Injection of rhIGF-1 (1 mg/kg/day) promoted the growth of MC38 cells in mice. Anti-PD-L1 (1 mg/kg/week) strongly inhibited MC38 cells, while they became insensitive to anti-PD-L1 in the presence of IGF-1 (Fig. 7A-i, 64.2% vs. 19.6%). Western blotting analysis determined the lower levels of RIG-I and MAVS and the consequent lower level of IFN-I in the IGF-1-treated MC38 tumors than those in control group. Anti-PD-L1 reversed the IGF-1-induced lower levels of RIG-I, MAVS and IFN-I in the anti-PD-L1-treated MC38 tumor cells (Fig. 7A-ii). Expectedly, the suppression of these IFN-I-associated immune cells was reversed by anti-PD-L1. The anti-PD-L1-treated MC38 demonstrated the higher levels of natural killer cells (marked by CD11b), dendritic cells (marked by CD68), total macrophages (marked by F4/80), and CD8⁺ T cells; and the lower level of M2 macrophage (marked by CD206) than MC38 tumors without anti-PD-L1 (Supporting Information Fig. S6A and Fig. S7A and B).

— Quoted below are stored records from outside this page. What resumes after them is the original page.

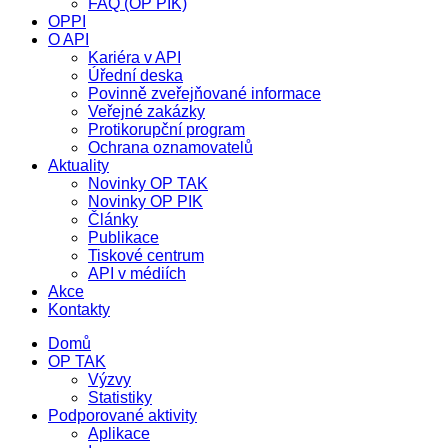
FAQ (OP PIK)
OPPI
O API
Kariéra v API
Úřední deska
Povinně zveřejňované informace
Veřejné zakázky
Protikorupční program
Ochrana oznamovatelů
Aktuality
Novinky OP TAK
Novinky OP PIK
Články
Publikace
Tiskové centrum
API v médiích
Akce
Kontakty
Domů
OP TAK
Výzvy
Statistiky
Podporované aktivity
Aplikace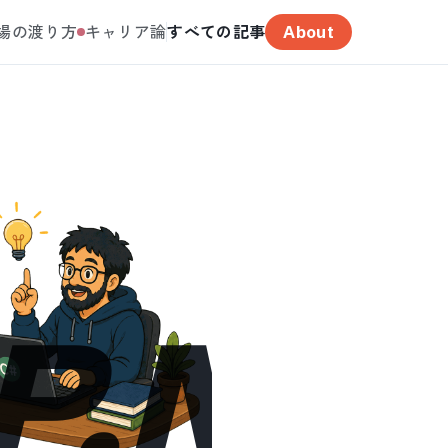
場の渡り方
キャリア論
すべての記事
About
P.NE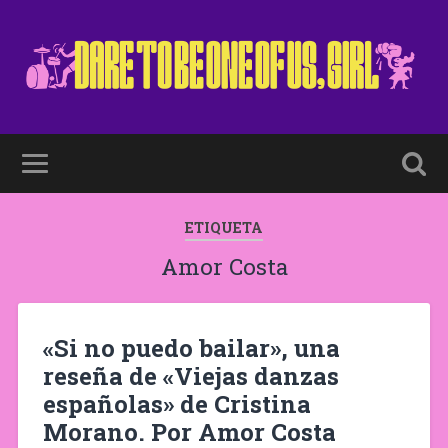
ETIQUETA
Amor Costa
«Si no puedo bailar», una
reseña de «Viejas danzas
españolas» de Cristina
Morano. Por Amor Costa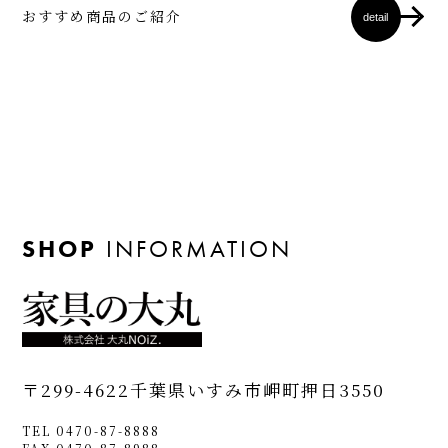
おすすめ商品のご紹介
detail
SHOP
INFORMATION
〒299-4622
千葉県いすみ市岬町押日3550
TEL 0470-87-8888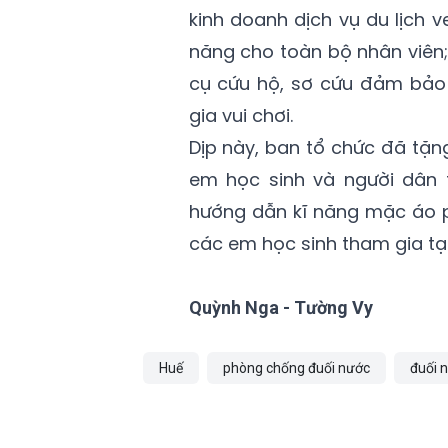
kinh doanh dịch vụ du lịch v
năng cho toàn bộ nhân viên;
cụ cứu hộ, sơ cứu đảm bảo 
gia vui chơi.
Dịp này, ban tổ chức đã tặn
em học sinh và người dân 
hướng dẫn kĩ năng mặc áo p
các em học sinh tham gia tại 
Quỳnh Nga - Tường Vy
Huế
phòng chống đuối nước
đuối 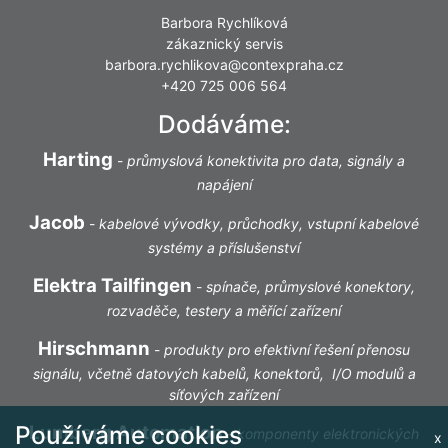
Barbora Rychlíková
zákaznický servis
barbora.rychlikova@contexpraha.cz
+420 725 006 564
Dodáváme:
Harting
-
průmyslová konektivita pro data, signály a
napájení
Jacob
-
kabelové vývodky, průchodky, vstupní kabelové
systémy a příslušenství
Elektra Tailfingen
-
spínače, průmyslové konektory,
rozvaděče, testery a měřící zařízení
Hirschmann
-
produkty pro efektivní řešení přenosu
signálu, včetně datových kabelů, konektorů, I/O modulů a
síťových zařízení
Používáme cookies
Lumberg Automation
-
komponenty elektronických
x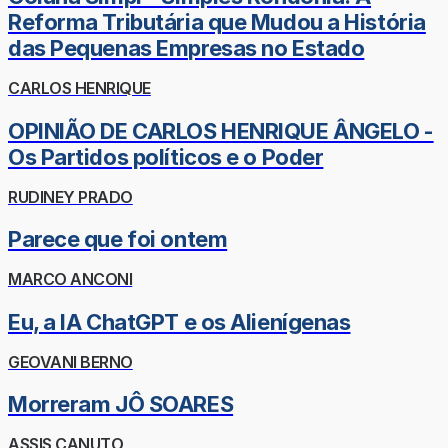
Reforma Tributária que Mudou a História
das Pequenas Empresas no Estado
CARLOS HENRIQUE
OPINIÃO DE CARLOS HENRIQUE ÂNGELO -
Os Partidos políticos e o Poder
RUDINEY PRADO
Parece que foi ontem
MARCO ANCONI
Eu, a IA ChatGPT e os Alienígenas
GEOVANI BERNO
Morreram JÔ SOARES
ASSIS CANUTO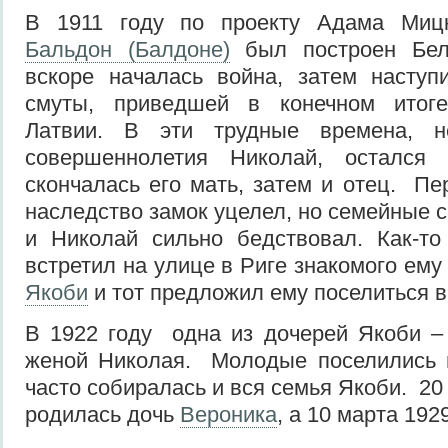
В 1911 году по проекту Адама Мицк
Бальдон (Балдоне)
был построен Бел
вскоре началась война, затем наступ
смуты, приведшей в конечном итоге
Латвии. В эти трудные времена, 
совершеннолетия Николай, остался
скончалась его мать, затем и отец. П
наследство замок уцелел, но семейные 
и Николай сильно бедствовал. Как-то
встретил на улице в Риге знакомого ем
Якоби
и тот предложил ему поселиться в
В 1922 году одна из дочерей Якоби 
женой Николая. Молодые поселились в
часто собиралась и вся семья Якоби. 20
родилась дочь
Вероника
, а 10 марта 192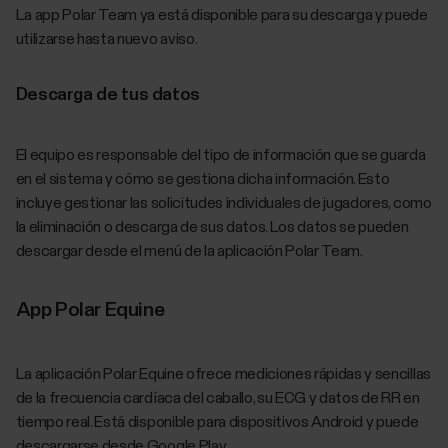
La app Polar Team ya está disponible para su descarga y puede
utilizarse hasta nuevo aviso.
Descarga de tus datos
El equipo es responsable del tipo de información que se guarda
en el sistema y cómo se gestiona dicha información. Esto
incluye gestionar las solicitudes individuales de jugadores, como
la eliminación o descarga de sus datos. Los datos se pueden
descargar desde el menú de la aplicación Polar Team.
App Polar Equine
La aplicación Polar Equine ofrece mediciones rápidas y sencillas
de la frecuencia cardíaca del caballo, su ECG y datos de RR en
tiempo real. Está disponible para dispositivos Android y puede
descargarse desde Google Play.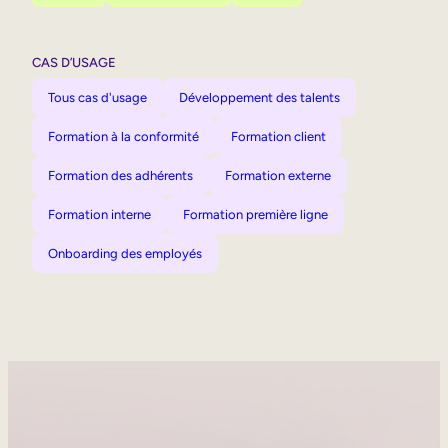
CAS D’USAGE
Tous cas d'usage
Développement des talents
Formation à la conformité
Formation client
Formation des adhérents
Formation externe
Formation interne
Formation première ligne
Onboarding des employés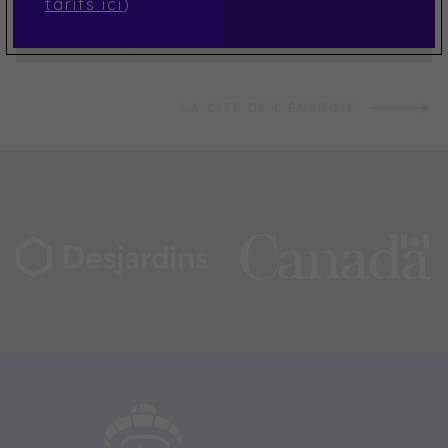
tarifs ici
)
LA CITÉ DE L'ÉNERGIE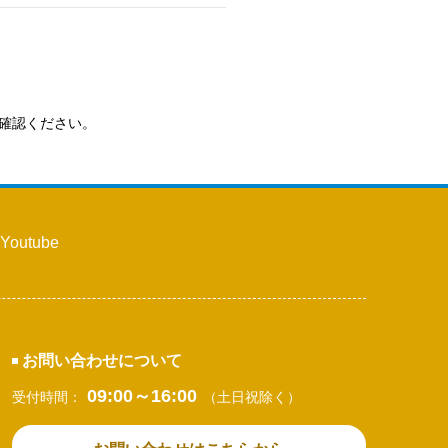
確認ください。
Youtube
お問い合わせについて
09:00～16:00
受付時間：
（土日祝除く）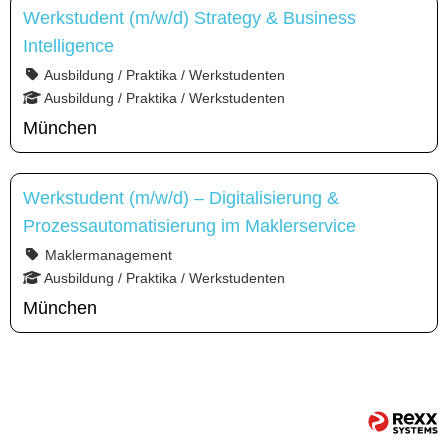
Werkstudent (m/w/d) Strategy & Business
Intelligence
Ausbildung / Praktika / Werkstudenten
Ausbildung / Praktika / Werkstudenten
München
Werkstudent (m/w/d) – Digitalisierung &
Prozessautomatisierung im Maklerservice
Maklermanagement
Ausbildung / Praktika / Werkstudenten
München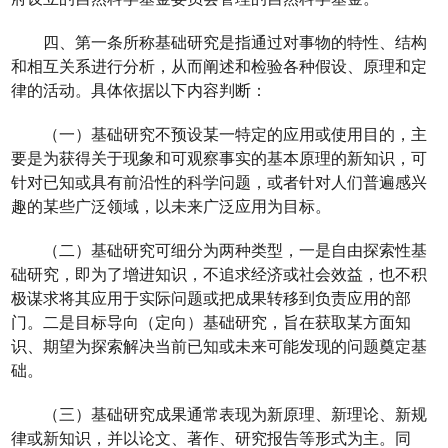
四、第一条所称基础研究是指通过对事物的特性、结构
和相互关系进行分析，从而阐述和检验各种假设、原理和定
律的活动。具体依据以下内容判断：
（一）基础研究不预设某一特定的应用或使用目的，主
要是为获得关于现象和可观察事实的基本原理的新知识，可
针对已知或具有前沿性的科学问题，或者针对人们普遍感兴
趣的某些广泛领域，以未来广泛应用为目标。
（二）基础研究可细分为两种类型，一是自由探索性基
础研究，即为了增进知识，不追求经济或社会效益，也不积
极谋求将其应用于实际问题或把成果转移到负责应用的部
门。二是目标导向（定向）基础研究，旨在获取某方面知
识、期望为探索解决当前已知或未来可能发现的问题奠定基
础。
（三）基础研究成果通常表现为新原理、新理论、新规
律或新知识，并以论文、著作、研究报告等形式为主。同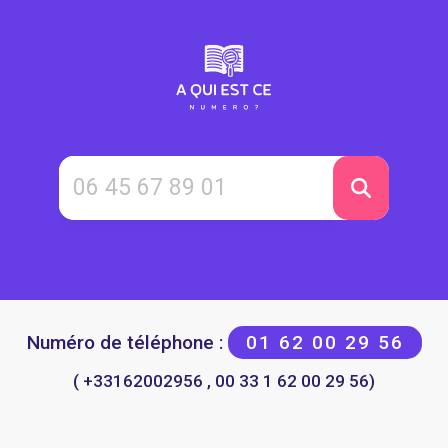
Numéro de téléphone :
01 62 00 29 56
( +33162002956 , 00 33 1 62 00 29 56)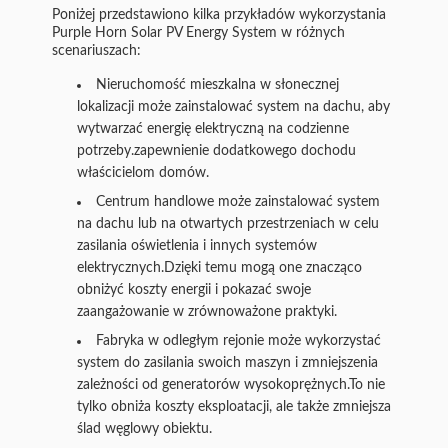
Poniżej przedstawiono kilka przykładów wykorzystania
Purple Horn Solar PV Energy System w różnych
scenariuszach:
Nieruchomość mieszkalna w słonecznej
lokalizacji może zainstalować system na dachu, aby
wytwarzać energię elektryczną na codzienne
potrzeby.zapewnienie dodatkowego dochodu
właścicielom domów.
Centrum handlowe może zainstalować system
na dachu lub na otwartych przestrzeniach w celu
zasilania oświetlenia i innych systemów
elektrycznych.Dzięki temu mogą one znacząco
obniżyć koszty energii i pokazać swoje
zaangażowanie w zrównoważone praktyki.
Fabryka w odległym rejonie może wykorzystać
system do zasilania swoich maszyn i zmniejszenia
zależności od generatorów wysokoprężnych.To nie
tylko obniża koszty eksploatacji, ale także zmniejsza
ślad węglowy obiektu.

Degradation of RIG-I worsened the TME by suppressing the IFN-associated immune cells, leading to anti-PD-L1 insensitivity in murine colon cancer models. (A) i) MC38 colonic cancer cells were injected in C57BL/6N mice and then were treated with IGF-1, anti-PD-L1 (1 mg/kg), and IGF-1 plus anti-PD-L1, respectively. MC38 tumor models were sensitive to anti-PD-L1; while this sensitivity of anti-PD-L1 became blunt in the presence of IGF-1. ii) Western blotting analysis showed the lower levels of RIG-I, MAVS and IFN-I in the IGF-1-treated MC38 tumors. Anti-PD-L1 reversed the suppression of RIG-I, MAVS and IFN-I in the anti-PD-L1-treated MC38 tumor models; while the activity of anti-PD-L1 was weakened by IGF-1 in MC38 tumor models simultaneously exposed to anti-PD-L1 plus IGF-1. (B) i) CT26 colonic cancer cells were injected in BALB/c mice and then were treated with IGF-1, anti-PD-L1 (1 mg/kg), IGF-1 plus anti-PD-L1, IGF-1 plus poly(I:C), anti-PD-L1 plus poly(I:C), and IGF-1 plus anti-PD-L1 and poly(I:C), respectively. Anti-PD-L1 weakly inhibited growth of CT26 tumors; this weak activity of anti-PD-L1 was further blunt in the presence of IGF-1. Poly(I:C) promoted the sensitivity of CT26 tumors to anti-PD-L1. ii) CT26 tumors exhibited the lower levels of RIG-I, MAVS and IFN-I, and their levels were further decreased in the presence of IGF-1. Anti-PD-L1 weakly increased levels of RIG-I, MAVS and IFN-I in the anti-PD-L1-treated CT26 tumor models. Poly(I:C) reversed the lower levels of RIG-I, MAVS and IFN-I. Data are presented as means ± SD; ∗P < 0.05; ∗∗P < 0.01, ∗∗∗P < 0.001 (n = 6).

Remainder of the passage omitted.